| Exercise |
The answer must consist of every line below that contains the word "cookies".

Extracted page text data
================================

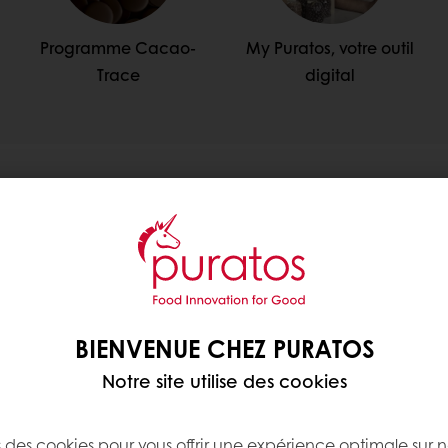
Programme Cacao-
My Puratos, votre outil
Trace
digital
écouvrez nos gammes de produi
serie
Nos produits de chocolat
Nos produits de 
BIENVENUE CHEZ PURATOS
Notre site utilise des cookies
s des cookies pour vous offrir une expérience optimale sur n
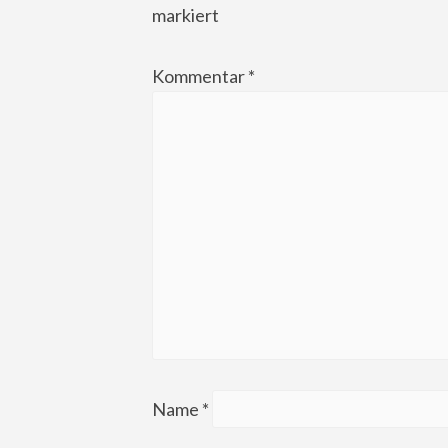
markiert
Kommentar
*
Name
*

================================

| Written response |
Notre site utilise des cookies
s des cookies pour vous offrir une expérience optimale sur n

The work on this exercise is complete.